Credit Suisse ne s'est pas tourné vers la Confédération pour renforcer sa base financière, mais vers le fonds souverain du Qatar, accompagné par la société saoudienne Olayan et la holding israélienne Koor. Au total, le deuxième groupe bancaire helvétique réunit auprès de ces trois investisseurs 10 milliards de francs: 3,2 milliards via la vente d'actions, 1,7 milliard par un emprunt convertible et 5,5 milliards au travers d'un emprunt obligataire. La Qatar Investment Authority est le principal pourvoyeur de fonds dans cette opération, a annoncé jeudi Credit Suisse Group (CSG).

A terme, ces trois investisseurs détiendront environ 20% du capital de CSG. Les actions et l'emprunt convertible, qui sera transformé en actions après un an, sur lesquels porte l'opération annoncée jeudi, représentent 12% du capital.
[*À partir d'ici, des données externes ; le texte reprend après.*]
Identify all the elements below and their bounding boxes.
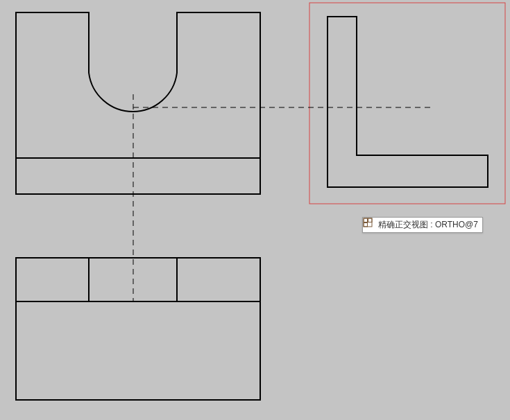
projection-lines xyxy=(133,94,434,301)
top-view[interactable] xyxy=(16,258,260,400)
view-tooltip: 精确正交视图 : ORTHO@7 xyxy=(362,217,483,233)
svg-rect-10 xyxy=(364,223,368,227)
orthographic-view-icon xyxy=(366,220,375,230)
cad-viewport[interactable]: 精确正交视图 : ORTHO@7 xyxy=(0,0,510,420)
side-view[interactable] xyxy=(328,17,488,187)
svg-rect-1 xyxy=(16,258,260,400)
svg-rect-8 xyxy=(364,218,368,222)
view-tooltip-text: 精确正交视图 : ORTHO@7 xyxy=(378,219,478,231)
selection-box[interactable] xyxy=(309,3,505,204)
svg-rect-9 xyxy=(368,218,373,222)
front-view[interactable] xyxy=(16,12,260,194)
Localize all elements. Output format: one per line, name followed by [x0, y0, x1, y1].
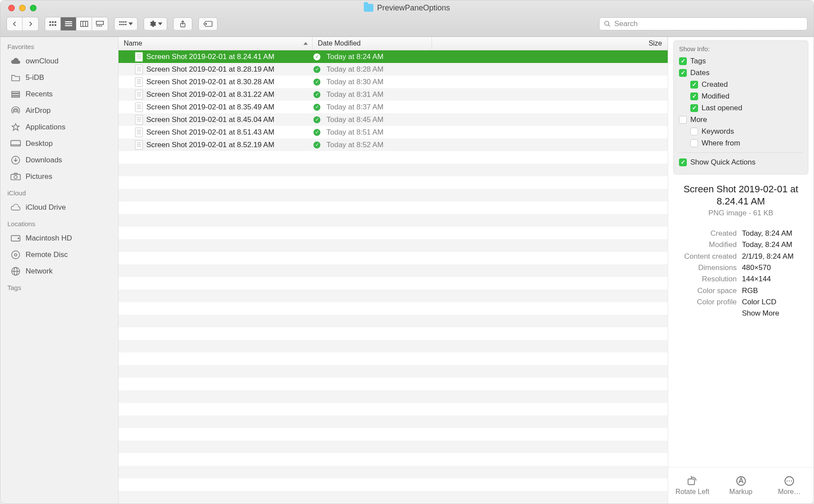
option-dates-created[interactable]: ✓ Created — [679, 79, 803, 90]
arrange-button[interactable] — [114, 17, 138, 30]
column-header-name[interactable]: Name — [119, 37, 313, 50]
sidebar-item-remote-disc[interactable]: Remote Disc — [7, 247, 115, 263]
kv-key: Created — [676, 228, 737, 239]
file-name: Screen Shot 2019-02-01 at 8.24.41 AM — [146, 53, 274, 61]
kv-value: Today, 8:24 AM — [742, 239, 806, 250]
svg-rect-32 — [12, 94, 20, 96]
checkmark-icon: ✓ — [313, 129, 320, 136]
svg-rect-2 — [54, 21, 56, 23]
sidebar-item-macintosh-hd[interactable]: Macintosh HD — [7, 230, 115, 247]
view-list-button[interactable] — [61, 17, 76, 30]
option-label: Keywords — [702, 127, 734, 136]
file-row[interactable]: Screen Shot 2019-02-01 at 8.52.19 AM✓Tod… — [119, 138, 668, 151]
kv-content-created: Content created 2/1/19, 8:24 AM — [676, 251, 806, 262]
view-column-button[interactable] — [76, 17, 92, 30]
file-row[interactable]: Screen Shot 2019-02-01 at 8.35.49 AM✓Tod… — [119, 101, 668, 113]
option-more[interactable]: More — [679, 114, 803, 125]
file-icon — [135, 102, 143, 112]
window-minimize-button[interactable] — [19, 5, 26, 11]
column-header-size[interactable]: Size — [432, 37, 668, 50]
desktop-icon — [10, 139, 21, 148]
file-icon — [135, 65, 143, 74]
file-row[interactable]: Screen Shot 2019-02-01 at 8.31.22 AM✓Tod… — [119, 88, 668, 101]
option-label: Created — [702, 80, 728, 89]
kv-color-profile: Color profile Color LCD — [676, 296, 806, 308]
quick-action-rotate-left[interactable]: Rotate Left — [668, 468, 717, 504]
share-button[interactable] — [173, 17, 192, 30]
downloads-icon — [10, 155, 21, 165]
svg-rect-19 — [125, 21, 126, 23]
svg-point-42 — [18, 238, 19, 239]
sidebar-item-5-idb[interactable]: 5-iDB — [7, 69, 115, 86]
svg-point-34 — [14, 109, 17, 112]
window-close-button[interactable] — [8, 5, 15, 11]
option-tags[interactable]: ✓ Tags — [679, 55, 803, 67]
file-name-cell: Screen Shot 2019-02-01 at 8.52.19 AM — [119, 140, 313, 150]
option-dates-last-opened[interactable]: ✓ Last opened — [679, 102, 803, 114]
column-header-name-label: Name — [124, 40, 142, 47]
kv-show-more: Show More — [676, 308, 806, 319]
file-row[interactable]: Screen Shot 2019-02-01 at 8.51.43 AM✓Tod… — [119, 126, 668, 138]
sidebar-item-label: 5-iDB — [26, 73, 44, 82]
option-label: More — [690, 115, 707, 124]
file-row[interactable]: Screen Shot 2019-02-01 at 8.24.41 AM✓Tod… — [119, 50, 668, 63]
file-name: Screen Shot 2019-02-01 at 8.35.49 AM — [146, 103, 274, 112]
edit-tags-button[interactable] — [198, 17, 218, 30]
action-menu-button[interactable] — [144, 17, 167, 30]
file-icon — [135, 115, 143, 125]
preview-options-title: Show Info: — [679, 45, 803, 53]
back-button[interactable] — [7, 17, 23, 30]
sidebar-item-downloads[interactable]: Downloads — [7, 152, 115, 168]
svg-rect-9 — [80, 21, 88, 26]
sidebar-item-desktop[interactable]: Desktop — [7, 135, 115, 152]
rotate-left-icon — [686, 476, 699, 486]
share-icon — [179, 20, 186, 28]
quick-action-markup[interactable]: Markup — [717, 468, 765, 504]
kv-value: RGB — [742, 285, 806, 296]
svg-rect-33 — [12, 96, 20, 98]
view-gallery-button[interactable] — [92, 17, 108, 30]
quick-action-more[interactable]: More… — [765, 468, 814, 504]
checkbox-icon: ✓ — [690, 92, 698, 100]
file-row[interactable]: Screen Shot 2019-02-01 at 8.45.04 AM✓Tod… — [119, 113, 668, 126]
sidebar-item-owncloud[interactable]: ownCloud — [7, 53, 115, 69]
kv-key: Modified — [676, 239, 737, 250]
show-more-link[interactable]: Show More — [742, 308, 806, 319]
sidebar-item-network[interactable]: Network — [7, 263, 115, 280]
file-rows[interactable]: Screen Shot 2019-02-01 at 8.24.41 AM✓Tod… — [119, 50, 668, 504]
checkmark-icon: ✓ — [313, 116, 320, 123]
option-more-keywords[interactable]: Keywords — [679, 125, 803, 137]
search-input[interactable] — [614, 20, 803, 28]
arrange-icon — [119, 21, 127, 27]
forward-button[interactable] — [23, 17, 38, 30]
quick-actions: Rotate Left Markup More… — [668, 467, 814, 504]
sidebar-item-label: Macintosh HD — [26, 234, 72, 243]
sidebar-item-applications[interactable]: Applications — [7, 119, 115, 135]
sync-status: ✓ — [313, 91, 321, 98]
sidebar-item-recents[interactable]: Recents — [7, 86, 115, 102]
option-dates[interactable]: ✓ Dates — [679, 67, 803, 79]
view-icon-button[interactable] — [45, 17, 61, 30]
svg-rect-15 — [101, 25, 102, 26]
svg-rect-4 — [52, 24, 53, 26]
file-row[interactable]: Screen Shot 2019-02-01 at 8.30.28 AM✓Tod… — [119, 76, 668, 88]
file-row[interactable]: Screen Shot 2019-02-01 at 8.28.19 AM✓Tod… — [119, 63, 668, 76]
sidebar-item-icloud-drive[interactable]: iCloud Drive — [7, 199, 115, 216]
file-name-cell: Screen Shot 2019-02-01 at 8.30.28 AM — [119, 77, 313, 87]
svg-rect-7 — [65, 23, 72, 24]
file-icon — [135, 52, 143, 62]
search-field[interactable] — [599, 17, 807, 30]
option-show-quick-actions[interactable]: ✓ Show Quick Actions — [679, 156, 803, 168]
column-header-date[interactable]: Date Modified — [313, 37, 432, 50]
svg-marker-25 — [158, 22, 162, 25]
file-name: Screen Shot 2019-02-01 at 8.31.22 AM — [146, 90, 274, 99]
option-dates-modified[interactable]: ✓ Modified — [679, 90, 803, 102]
folder-icon — [364, 4, 373, 12]
window-maximize-button[interactable] — [30, 5, 36, 11]
sidebar-item-airdrop[interactable]: AirDrop — [7, 102, 115, 119]
sidebar-item-pictures[interactable]: Pictures — [7, 168, 115, 185]
disc-icon — [10, 250, 21, 260]
option-more-where-from[interactable]: Where from — [679, 137, 803, 149]
sidebar-item-label: AirDrop — [26, 106, 51, 115]
kv-key — [676, 308, 737, 319]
Ces participations s'ajoutent à celles que ces investisseurs détenaient déjà: plus de 3% pour Olaya, plus de 3% pour Koor et quelque 2% pour la Qatar Investment Authority.

La transaction sera effectuée mercredi. La banque offrira un crédit transitoire pour financer l'achat des titres. Parallèlement, elle suspend ses rachats d'actions.

Quant à la participation de 6,9% de Morgan Stanley, annoncée lundi, elle n'était certainement qu'à court terme et servait à la couverture de positions sur des dérivés.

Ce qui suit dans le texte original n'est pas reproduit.